What can we do about assumptions?

So what can we do, if assumptions are a basic human behaviour? Well, we need to slow down, think through possibilities, and assess the risks of each of our actions - especially actions that have a strategic impact on our lives.

How can we tell what actions have a strategic impact? Three criteria you can use:

(1) does it affect many people? If your action impacts just you, or just your team, and no one else, then it is less strategic.

(2) does it have a high opportunity cost? What are you giving up in pursuing this course of action? Everything comes with an opportunity cost, and we need to be very clear that about we are foregoing before we decide to go down a path.

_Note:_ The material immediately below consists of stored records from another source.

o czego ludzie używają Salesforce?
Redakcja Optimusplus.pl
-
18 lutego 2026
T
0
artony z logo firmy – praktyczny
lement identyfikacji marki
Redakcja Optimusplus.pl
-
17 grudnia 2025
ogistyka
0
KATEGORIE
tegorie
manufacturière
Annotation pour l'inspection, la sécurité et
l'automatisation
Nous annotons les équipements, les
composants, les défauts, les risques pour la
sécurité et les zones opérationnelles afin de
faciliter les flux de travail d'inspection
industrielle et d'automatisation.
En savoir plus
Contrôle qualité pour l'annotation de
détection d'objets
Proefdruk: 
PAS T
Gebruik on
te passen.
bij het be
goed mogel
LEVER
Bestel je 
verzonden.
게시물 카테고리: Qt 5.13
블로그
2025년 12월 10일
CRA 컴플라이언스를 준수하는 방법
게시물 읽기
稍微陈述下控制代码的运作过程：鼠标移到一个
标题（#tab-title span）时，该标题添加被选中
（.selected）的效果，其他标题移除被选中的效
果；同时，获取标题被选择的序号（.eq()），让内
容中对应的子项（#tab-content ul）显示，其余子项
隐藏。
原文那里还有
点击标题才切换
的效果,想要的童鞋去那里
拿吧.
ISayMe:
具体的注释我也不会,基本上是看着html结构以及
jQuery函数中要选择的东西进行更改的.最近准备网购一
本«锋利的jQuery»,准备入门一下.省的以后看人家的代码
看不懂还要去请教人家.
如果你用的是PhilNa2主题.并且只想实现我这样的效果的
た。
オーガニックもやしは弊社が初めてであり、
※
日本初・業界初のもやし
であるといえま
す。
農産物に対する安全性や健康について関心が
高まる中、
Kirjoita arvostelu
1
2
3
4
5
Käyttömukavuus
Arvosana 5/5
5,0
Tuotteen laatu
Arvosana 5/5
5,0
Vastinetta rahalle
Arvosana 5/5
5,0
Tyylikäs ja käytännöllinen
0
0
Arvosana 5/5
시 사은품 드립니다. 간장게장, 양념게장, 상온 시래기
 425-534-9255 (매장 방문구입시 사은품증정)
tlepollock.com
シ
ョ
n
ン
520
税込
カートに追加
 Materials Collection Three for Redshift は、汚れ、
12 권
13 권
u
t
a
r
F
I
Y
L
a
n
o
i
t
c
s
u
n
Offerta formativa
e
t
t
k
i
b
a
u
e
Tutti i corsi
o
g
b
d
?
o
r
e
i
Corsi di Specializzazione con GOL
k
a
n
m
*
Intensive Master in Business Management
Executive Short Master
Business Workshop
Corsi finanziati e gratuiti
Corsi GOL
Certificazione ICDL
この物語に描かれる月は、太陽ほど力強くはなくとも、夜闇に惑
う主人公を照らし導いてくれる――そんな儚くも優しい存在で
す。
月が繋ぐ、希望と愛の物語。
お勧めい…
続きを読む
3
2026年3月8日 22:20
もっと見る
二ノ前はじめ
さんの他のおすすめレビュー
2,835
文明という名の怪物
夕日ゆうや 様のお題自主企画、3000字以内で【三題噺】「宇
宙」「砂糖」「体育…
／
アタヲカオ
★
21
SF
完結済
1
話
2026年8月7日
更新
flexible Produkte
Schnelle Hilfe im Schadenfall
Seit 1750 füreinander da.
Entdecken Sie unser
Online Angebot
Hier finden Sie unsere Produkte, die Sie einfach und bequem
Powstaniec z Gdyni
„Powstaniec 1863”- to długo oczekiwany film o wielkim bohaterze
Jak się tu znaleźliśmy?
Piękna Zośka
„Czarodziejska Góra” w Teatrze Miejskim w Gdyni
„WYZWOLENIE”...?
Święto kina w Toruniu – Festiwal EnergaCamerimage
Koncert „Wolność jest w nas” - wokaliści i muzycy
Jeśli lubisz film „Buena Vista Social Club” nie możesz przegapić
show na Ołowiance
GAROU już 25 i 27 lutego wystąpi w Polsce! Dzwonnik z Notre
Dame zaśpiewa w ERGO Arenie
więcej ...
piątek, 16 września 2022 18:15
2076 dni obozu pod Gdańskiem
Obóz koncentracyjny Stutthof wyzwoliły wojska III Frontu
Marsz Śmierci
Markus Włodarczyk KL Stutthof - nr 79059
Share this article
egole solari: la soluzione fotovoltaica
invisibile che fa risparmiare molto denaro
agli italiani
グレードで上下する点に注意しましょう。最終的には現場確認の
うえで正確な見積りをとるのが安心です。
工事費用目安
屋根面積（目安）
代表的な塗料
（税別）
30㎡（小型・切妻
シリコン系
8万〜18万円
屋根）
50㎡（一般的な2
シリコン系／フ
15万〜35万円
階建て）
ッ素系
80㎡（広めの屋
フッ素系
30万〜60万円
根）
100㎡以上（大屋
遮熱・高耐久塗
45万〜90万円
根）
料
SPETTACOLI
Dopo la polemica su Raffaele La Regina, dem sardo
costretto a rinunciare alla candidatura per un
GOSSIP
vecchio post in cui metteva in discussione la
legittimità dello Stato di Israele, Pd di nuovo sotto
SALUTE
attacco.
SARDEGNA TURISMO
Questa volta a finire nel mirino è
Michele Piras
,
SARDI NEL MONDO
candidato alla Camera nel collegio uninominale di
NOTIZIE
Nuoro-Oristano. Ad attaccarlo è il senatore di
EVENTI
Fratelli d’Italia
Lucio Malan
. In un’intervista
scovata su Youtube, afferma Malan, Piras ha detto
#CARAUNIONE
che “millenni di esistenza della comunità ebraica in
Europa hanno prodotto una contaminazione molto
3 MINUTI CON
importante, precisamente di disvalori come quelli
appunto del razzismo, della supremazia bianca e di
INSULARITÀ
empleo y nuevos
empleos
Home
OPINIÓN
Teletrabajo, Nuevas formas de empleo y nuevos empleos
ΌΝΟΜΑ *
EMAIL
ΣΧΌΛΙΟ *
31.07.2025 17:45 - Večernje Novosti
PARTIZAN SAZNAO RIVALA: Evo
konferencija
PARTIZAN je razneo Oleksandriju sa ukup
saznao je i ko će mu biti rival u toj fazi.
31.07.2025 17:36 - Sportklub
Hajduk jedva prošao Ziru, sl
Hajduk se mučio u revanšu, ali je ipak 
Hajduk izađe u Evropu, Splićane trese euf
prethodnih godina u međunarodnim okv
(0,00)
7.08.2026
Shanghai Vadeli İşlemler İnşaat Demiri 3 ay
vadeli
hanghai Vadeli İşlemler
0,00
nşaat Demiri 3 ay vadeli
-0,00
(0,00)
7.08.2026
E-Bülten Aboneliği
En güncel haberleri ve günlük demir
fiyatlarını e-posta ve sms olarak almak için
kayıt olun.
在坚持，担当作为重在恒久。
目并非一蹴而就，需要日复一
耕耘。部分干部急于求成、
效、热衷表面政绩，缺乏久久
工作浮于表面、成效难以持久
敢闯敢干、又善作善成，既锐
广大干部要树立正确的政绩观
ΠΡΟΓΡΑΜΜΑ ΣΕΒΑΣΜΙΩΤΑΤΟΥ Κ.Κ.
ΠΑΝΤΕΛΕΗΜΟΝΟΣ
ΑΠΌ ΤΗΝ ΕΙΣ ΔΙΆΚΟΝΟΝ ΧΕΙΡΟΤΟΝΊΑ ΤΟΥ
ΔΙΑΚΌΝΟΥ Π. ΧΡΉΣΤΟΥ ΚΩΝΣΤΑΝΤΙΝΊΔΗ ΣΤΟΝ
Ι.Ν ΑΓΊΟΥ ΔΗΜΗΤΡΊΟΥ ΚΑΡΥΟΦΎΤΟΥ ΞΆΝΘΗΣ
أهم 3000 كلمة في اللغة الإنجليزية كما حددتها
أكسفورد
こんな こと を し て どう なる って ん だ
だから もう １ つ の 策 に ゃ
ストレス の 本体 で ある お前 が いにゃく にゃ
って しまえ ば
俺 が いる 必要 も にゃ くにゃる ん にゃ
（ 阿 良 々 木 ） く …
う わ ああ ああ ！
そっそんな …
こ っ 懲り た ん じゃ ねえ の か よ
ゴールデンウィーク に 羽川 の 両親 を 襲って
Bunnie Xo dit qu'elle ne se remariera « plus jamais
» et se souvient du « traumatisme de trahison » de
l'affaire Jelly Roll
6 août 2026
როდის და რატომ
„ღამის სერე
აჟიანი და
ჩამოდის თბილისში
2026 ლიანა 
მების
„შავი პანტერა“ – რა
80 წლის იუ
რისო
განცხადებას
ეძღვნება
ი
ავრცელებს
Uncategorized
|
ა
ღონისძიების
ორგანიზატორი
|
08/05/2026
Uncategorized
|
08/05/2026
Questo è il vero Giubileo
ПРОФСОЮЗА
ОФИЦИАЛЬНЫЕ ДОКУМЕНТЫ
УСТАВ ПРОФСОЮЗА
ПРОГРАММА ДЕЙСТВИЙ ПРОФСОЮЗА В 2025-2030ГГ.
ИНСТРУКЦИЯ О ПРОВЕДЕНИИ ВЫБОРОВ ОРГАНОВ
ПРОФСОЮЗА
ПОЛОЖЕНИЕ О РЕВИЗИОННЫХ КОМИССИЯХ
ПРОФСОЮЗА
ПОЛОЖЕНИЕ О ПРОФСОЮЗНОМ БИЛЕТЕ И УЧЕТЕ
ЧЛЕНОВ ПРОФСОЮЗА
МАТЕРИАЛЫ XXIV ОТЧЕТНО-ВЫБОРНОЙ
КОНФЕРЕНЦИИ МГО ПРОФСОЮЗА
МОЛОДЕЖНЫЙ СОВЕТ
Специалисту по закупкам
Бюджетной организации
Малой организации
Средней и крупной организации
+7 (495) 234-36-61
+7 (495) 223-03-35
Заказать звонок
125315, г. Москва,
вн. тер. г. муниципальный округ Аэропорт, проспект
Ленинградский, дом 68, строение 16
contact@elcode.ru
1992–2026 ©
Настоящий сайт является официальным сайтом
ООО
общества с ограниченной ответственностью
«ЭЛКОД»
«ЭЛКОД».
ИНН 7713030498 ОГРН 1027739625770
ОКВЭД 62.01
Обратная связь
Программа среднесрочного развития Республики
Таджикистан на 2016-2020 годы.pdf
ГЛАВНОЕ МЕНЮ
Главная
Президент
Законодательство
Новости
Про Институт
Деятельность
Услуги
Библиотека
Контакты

(3) does it have a future impact? If your action has only a momentary impact - like eating pizza for lunch - then it is not very strategic. But if there is a future impact - your health, or your weight - then the decision becomes more strategic. This therefore means that you need to be very discerning about your actions, and look deeper into the issues than with a superficial thought.

How to look deeper?

We seldom try to identify our assumptions. When we have an idea, we normally go headlong into it. We brush aside limiting thoughts (assumptions) because we were told not to be a wet blanket when it comes to opportunities - don't kill an idea with negative thoughts; let them grow. Yet there may already lurk a limiting assumption, an opportunity killer there, and by refusing to call it, and refusing to recognise its impact, you are being irresponsible to your own thinking, and to the opportunity. You might throw good money for bad, and then finally realise that you were over-confident, over-optimistic in ignoring the assumptions. A rather expensive endeavour, don't you think?

So how do we give our assumptions the due recognition in our decision making process?

(1) List down all the assumptions you have in consideration of your action - every single one of them (even if they seem insignificant!)

(2) Paint the three scenarios: best-case, worst-case and most-likely case. The best case scenario is one where all the assumptions are right; and the worst case is one where all the assumptions were wrong. Now I know, the probability of each of these coming true can be very miniscule. But the point is, it can. The current global warming phenomenon was far worse that the worst-case scenario just ten years ago! So don't discount these as mere conjecture. They could happen.

The most-likely case scenario is not the middle of the two scenarios. Taking each assumption, you then paint what is most likely to occur based on the current situation. When you put all those together, you would have painted the most-likely scenario.

(3) Assess the risk. This is the most important part, one that is seldom done. First look at the spread between the best case and worst. How wide is it? The wider the spread, the more variability your idea has. This means that many outcomes can be borne from it, and when you are planning for the future, you might want to avoid one that has such great variations.

Next, look at your most likely case. How close it is to the best or worst case? If it was close to the best, then you can go at it with greater confidence. But if it is closer to the worst, then it may not be a bet worth taking. Unless of course you can underwrite the worst with no difficulty (remember opportunity cost?). If that were the case, then, you can go headlong into the decision, even as you try to avoid the worst as far as you can.

Don't take your assumptions too lightly

Mrs Clennell is paying a very steep price for her assumptions, and it couldn't come at a worse time - post-Brexit. But hopefully compassion and reason will prevail here and reunite Mrs Clennell with her family. Her plight should remind us that if we ignore or take our assumptions too lightly, the consequences will come back to haunt us. So let this be fair reminder to you, dear reader, that we must never take our assumptions too lightly lest we too pay an exorbitant price for ignorance.